Ai Zheng. 2004 Feb;23(2):211-4.
BACKGROUND & OBJECTIVE: Progress has been made in the field of early detection and early treatment of primary liver cancer (PLC), but many PLC patients remain unresectable, because their tumors are advanced or coexist with liver cirrhosis. Even if the tumor can be resected, the recurrent rate is more than 60%. This study aimed to investigate the efficacy of comprehensive therapy of PLC to improve the outcome.
A retrospective analysis of 607 patients with PLC received comprehensive treatment in Affiliated Tumor Hospital, Guangxi Medical University from 1985 to 2001. Among them, 423 cases were treated with various modes of hepatectomy: 134 with irregular hepatectomy, 95 with local radical resection, 123 with regular liver lobectomy or liver segment resection, 54 with semi-hepatectomy or more, 17 with hepatectomy combined with section of other organ. The other 184 nonresectable cases were treated with various combinations of therapy, such as ligation of hepatic artery, microwave coagulation, inter tumor injection of ethanol, cryosurgery, radio-frequency (RF), and intraperitoneal chemotherapy.
69.7%(423/607) of the whole group received liver resection, the overall mortality rate within one month after operation was 1.2%(5/423), and the 3-, 5-, 10-year survival rates were 42.7%(218/511), 37.5%(123/328), and 26.5%(26/98), respectively.
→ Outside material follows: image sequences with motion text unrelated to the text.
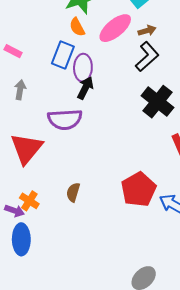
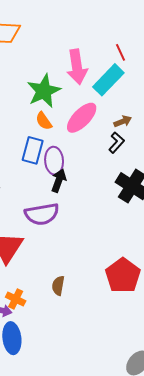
brown arrow: (147, 31) -> (123, 121), moved
black L-shape: (147, 57) -> (116, 143), size x0.7

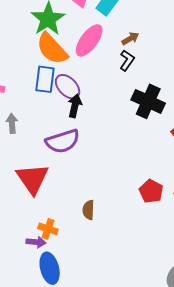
orange semicircle: (44, 121) -> (52, 49), size x1.8
purple ellipse: (54, 161) -> (68, 87), turned -32
red pentagon: (123, 275) -> (151, 191), size x0.7

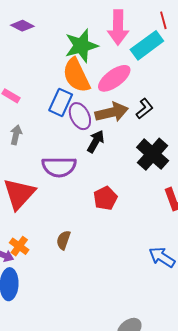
brown arrow: (130, 39) -> (112, 112), moved, size x1.8
black arrow: (75, 106) -> (96, 141), moved
red pentagon: (151, 191) -> (105, 198), moved

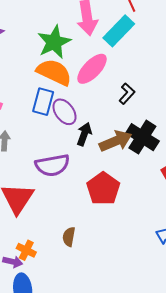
orange semicircle: (76, 75) -> (54, 72), turned 150
brown arrow: (112, 112) -> (116, 141), moved
red pentagon: (105, 198) -> (103, 189), size x1.4

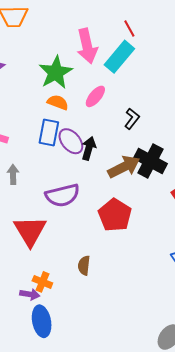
pink ellipse: (92, 69) -> (95, 96), size x0.7
orange semicircle: (54, 72) -> (58, 102), size x0.6
black arrow: (84, 134) -> (89, 148), moved

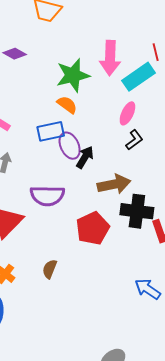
pink ellipse: (95, 96) -> (127, 113), moved, turned -30
blue rectangle: (49, 132) -> (51, 131), turned 52
black cross: (150, 161) -> (137, 211), moved, turned -36

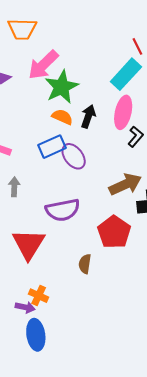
pink arrow: (110, 58) -> (43, 65), moved, turned 56
pink ellipse: (127, 113) -> (123, 112), size x1.4
black arrow: (85, 157) -> (88, 116), moved
brown semicircle: (50, 269) -> (85, 264), moved

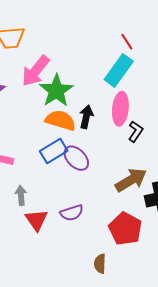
orange semicircle: (62, 117) -> (61, 120), size x1.4
purple semicircle: (63, 210) -> (72, 213), size x0.7
red triangle: (29, 244) -> (36, 220), moved, size x0.7

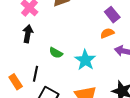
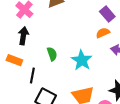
green semicircle: (56, 53) -> (52, 54), turned -136
orange rectangle: (16, 82) -> (14, 60), moved, turned -35

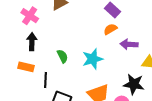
cyan star: (82, 60) -> (93, 59), turned 30

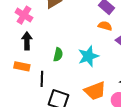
orange semicircle: (110, 29) -> (105, 26), turned 48
green semicircle: (62, 56) -> (58, 55), turned 40

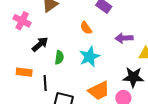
orange semicircle: (105, 26) -> (86, 28), moved, turned -136
black arrow: (27, 41) -> (40, 44), moved, turned 54

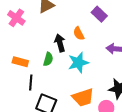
black arrow: (40, 44) -> (60, 43), moved, turned -72
orange rectangle: (24, 72) -> (20, 62), moved

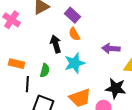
purple rectangle: (99, 14) -> (72, 15), moved
green semicircle: (48, 59) -> (45, 70), moved

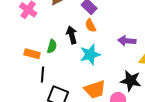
green semicircle: (45, 70) -> (52, 46), moved

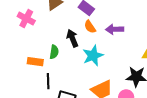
purple arrow: (127, 41) -> (115, 29), moved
For the resection group,the 3-, 5-, 10-year survival rates were 57.2%(203/355), 51.3%(118/230), and 35.3%(24/68), respectively. For the nonresectable group, the 3-, 5-, 10-year survival rates were 9.6%(15/156), 5.1%(5/98), and 6.7%(2/30), respectively.
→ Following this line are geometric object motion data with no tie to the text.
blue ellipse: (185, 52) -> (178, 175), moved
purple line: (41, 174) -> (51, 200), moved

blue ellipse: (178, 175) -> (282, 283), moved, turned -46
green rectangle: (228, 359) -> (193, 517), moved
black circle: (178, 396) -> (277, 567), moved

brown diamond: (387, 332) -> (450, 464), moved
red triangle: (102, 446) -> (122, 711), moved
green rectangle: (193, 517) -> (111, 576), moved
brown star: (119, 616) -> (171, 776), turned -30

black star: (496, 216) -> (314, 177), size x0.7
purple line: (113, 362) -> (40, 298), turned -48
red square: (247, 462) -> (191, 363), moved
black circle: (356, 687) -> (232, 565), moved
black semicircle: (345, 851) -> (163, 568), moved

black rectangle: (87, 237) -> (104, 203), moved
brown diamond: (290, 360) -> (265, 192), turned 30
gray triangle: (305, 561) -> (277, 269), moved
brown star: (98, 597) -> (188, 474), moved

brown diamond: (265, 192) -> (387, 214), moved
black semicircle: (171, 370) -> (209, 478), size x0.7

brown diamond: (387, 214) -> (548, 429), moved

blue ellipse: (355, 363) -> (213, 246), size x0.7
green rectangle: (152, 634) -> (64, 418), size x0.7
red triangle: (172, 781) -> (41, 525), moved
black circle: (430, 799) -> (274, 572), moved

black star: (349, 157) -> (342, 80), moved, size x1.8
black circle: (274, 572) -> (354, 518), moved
Surgery-predominant comprehensive therapy is effective modality for resectable PLC. Postoperative individualized comprehensive treatment can prevent tumor recurrence and improve postoperative effect.
原发性肝癌(PLC)的早期发现和早期治疗领域已取得进展,但许多PLC患者仍无法切除,因为其肿瘤已属晚期或合并肝硬化。即便肿瘤能够切除,复发率也超过60%。本研究旨在探讨PLC综合治疗的疗效以改善预后。
回顾性分析1985年至2001年在广西医科大学附属肿瘤医院接受综合治疗的607例PLC患者。其中,423例接受了不同方式的肝切除术:134例行不规则肝切除术,95例行局部根治性切除术,123例行规则肝叶切除术或肝段切除术,54例行半肝切除术或更大范围肝切除术,17例行肝切除术联合其他器官切除。另外184例不可切除病例接受了多种治疗组合,如肝动脉结扎、微波凝固、瘤内注射乙醇、冷冻手术、射频(RF)及腹腔内化疗。
全组69.7%(423/607)接受了肝切除,术后1个月内总死亡率为1.2%(5/423),3年、5年、10年生存率分别为42.7%(218/511)、37.5%(123/328)和26.5%(26/98)。切除组的3年、5年、10年生存率分别为57.2%(203/355)、51.3%(118/230)和35.3%(24/68)。不可切除组的3年、5年、10年生存率分别为9.6%(15/156)、5.1%(5/98)和6.7%(2/30)。
以手术为主的综合治疗是可切除PLC的有效治疗方式。术后个体化综合治疗可预防肿瘤复发并提高术后疗效。